Naja, so in der Art meinte ich meine Frage.

Sind auch die Quellen für einen Bericht fix? Unter Crystal Reports kenne ich es so, dass man Quellen nachträglich verändern konnte. Man wählte für die Berichterstellung eine Quelle aus, erstellte den Bericht, rief ihn auf, und überlagerte alte Quellen. Natürlich sollten da die Quelle fürs Erstellen und fürs Öffnen identisch sein, da es sonst zu Inkompatiblität führte.

Ich hoffe es kennt sich hier wer ein bisschen mit Birt aus, ich stehe jedenfalls grad auf dem Schlauch.



Mfg Tom


----------



## Guest (25. Okt 2006)

Hallo,

zuerst einmal Schande über mein Haupt, ich hatte die Sache mit dem Viewer gekonnt übersehen.

Die Einrichtung dessen hat natürlich super geklappt, meine ersten Berichte wandern auch schon über den Brwoser.

Ähm, eine Frage bleibt dennoch bestehen: Kann man die Quellen irgendwie noch zur Laufzeit überlagern?

Ich arbeite mit XML-Dokumenten als Quelle, die Quelle kann ich zur Berichtserstellung lediglich einmal setzen (Sichtwort DataSource; DateSet) und dieses XML-Dokument verwendet er dann auch für den Viewer.
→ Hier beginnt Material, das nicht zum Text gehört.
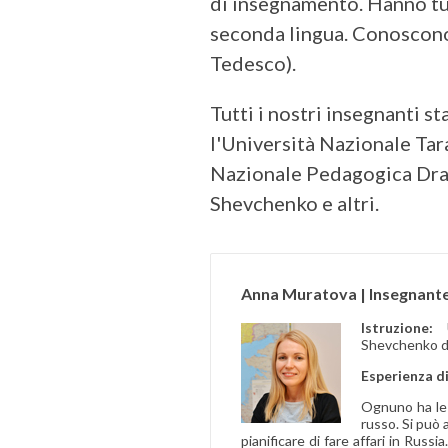
di insegnamento. Hanno tut
seconda lingua. Conoscono 
Tedesco).
Tutti i nostri insegnanti 
l'Università Nazionale Tara
Nazionale Pedagogica Drago
Shevchenko e altri.
Anna Muratova | Insegnante 
Istruzione:
Shevchenko di
Esperienza d
Ognuno ha le p
russo. Si può 
pianificare di fare affari in Russi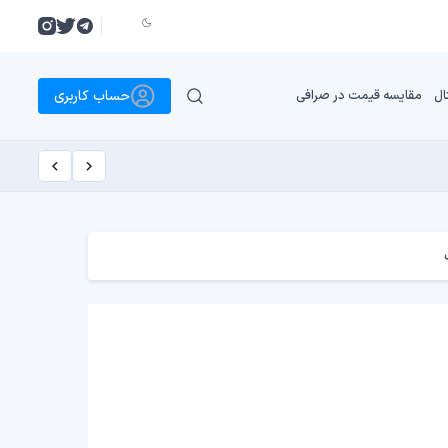
حساب کاربری
ال
مقایسه قیمت در صرافی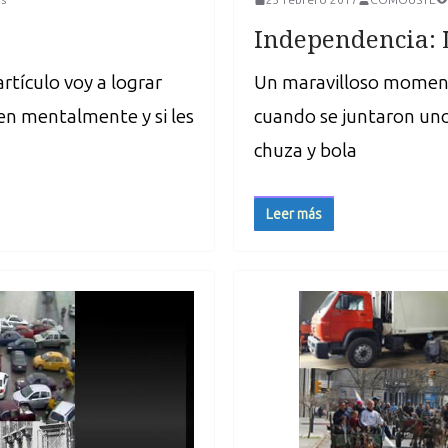
Independencia: 
rtículo voy a lograr
Un maravilloso momento
en mentalmente y si les
cuando se juntaron uno
chuza y bola
Leer más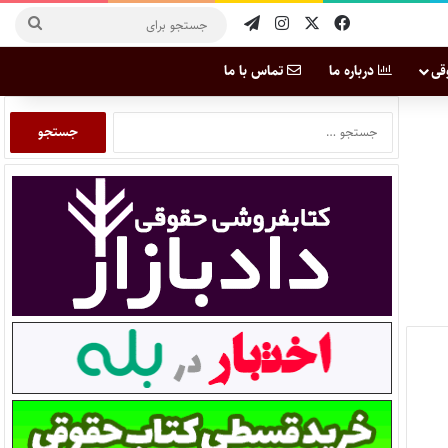
قی
درباره ما
تماس با ما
Keine Ahnung wie, nur ist es irgendwie möglich, dem Bericht / dem Viewer zu sagen, "nimm für die Darstellung des Berichtes eine andere Quelle"? Unter CrystalReports kenne ich es so, dass man eine Quelle zur Erstellung des Berichtes verwendet hat, und eine andere dann für die Ausgabe. Zum größten Teil waren diese Quellen aber auch identisch. Wie schon erwähnt würde es sonst zu Problemen kommen, da vielleicht die eine Quelle eine Spalte nicht besitzt, die im Quelldokument zur Berichtserstellung aber noch vorhanden war.

Kann ich in dem Birt denn "bloß" starr mit diesem einen XML-Dokument arbeiten, wo in der Erstellung angegeben?




Mfg Tom


----------



## Gast (25. Sep 2007)

Bei der Erstellung von Reports mit Birt gibt es ganz grob die Schritte
1. Erstellung des Designs *.rptdesign
2. Erstellen des Reports 
3. ...

Das Erstellen des Designs wird meistens per Gui, bzw. Eclipse Plugin erledigt. Dabei legt man die Datasource und Datasets fest. Als Ergebnis bekommt man eine rptdesign Datei und die Datasource sind in der Regel fest drin.
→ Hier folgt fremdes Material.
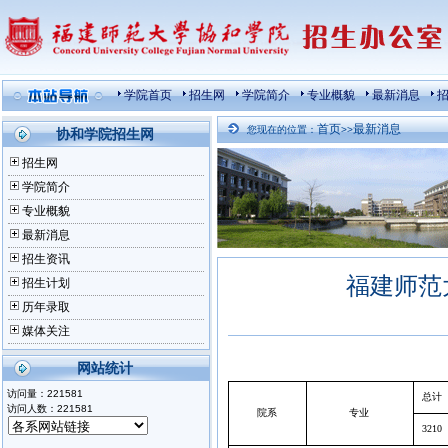
学院首页
招生网
学院简介
专业概貌
最新消息
首页
最新消息
您现在的位置：
>>
协和学院招生网
招生网
学院简介
专业概貌
最新消息
招生资讯
福建师范
招生计划
历年录取
媒体关注
网站统计
访问量：
221581
总计
访问人数：
221581
院系
专业
3210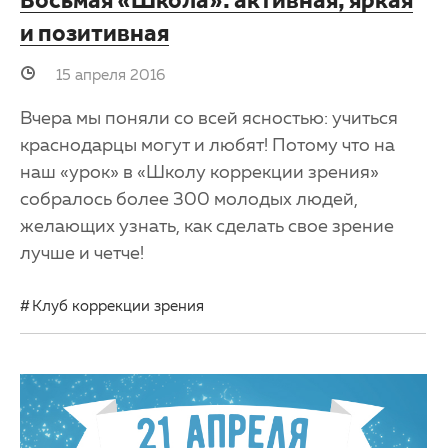
Восьмая «Школа»: активная, яркая
и позитивная
15 апреля 2016
Вчера мы поняли со всей ясностью: учиться
краснодарцы могут и любят! Потому что на
наш «урок» в «Школу коррекции зрения»
собралось более 300 молодых людей,
желающих узнать, как сделать свое зрение
лучше и четче!
Клуб коррекции зрения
Das Erstellen des Reports greift auf die rptdesign Datei zurück und füllt sie mit den Daten der angegebenen Datasource.

Nun gibt es mehrere Möglichkeiten.
1. Kann man beim Design Properties anlegen. (Der Punkt unter Datasets im Eclipse Plugin). Diese Properties gibt man dann zur Laufzeit mit. Evtll kann man da auch die Datasource mitgeben.
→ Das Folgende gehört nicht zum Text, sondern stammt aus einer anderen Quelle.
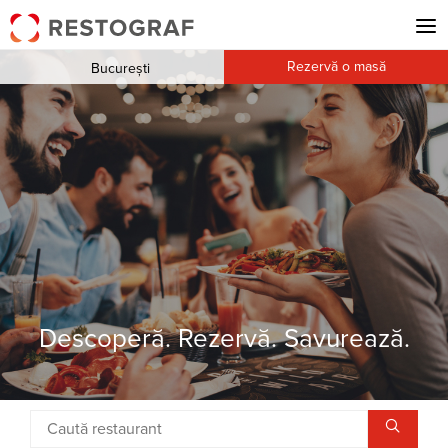
Rezervă o masă
București
Descoperă. Rezervă. Savurează.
In meinem Fall benutze ich eine JDBC Source. Mit den Mitgegebenen Properties kann ich verschiedene Filter (where Bedingungen ) für eine Query schalten und verändere so die Ergebnisse meines DataSets.

2. Man kann per Java Code das Design komplett zur Laufzeit erstellen. (Sehr mühsam da es kaum einer macht und dadurch wenig Sourcen zu finden sind). Man benötigt keine rptdesign Datei, sondern kann dann direkt das Design-Objekt der ReportEngine übergeben.

3. Man generiert sich ein Template in das man z.B. zur Laufzeit eine Ersetzung der Datasource-Adresse vornimmt. Ist ja schließlich nur eine xml Datei diese ReportDesign Datei. Um danach die generierte rptDatei für seinen Report zu verwenden.

4. Eventuell. Hab ich so noch nicht probiert. Die ReportDesignDatei als ReportDesign Objekt laden um danach per Design Api die Datasource auszutauschen. Ist vllt einen versuch Wert.


----------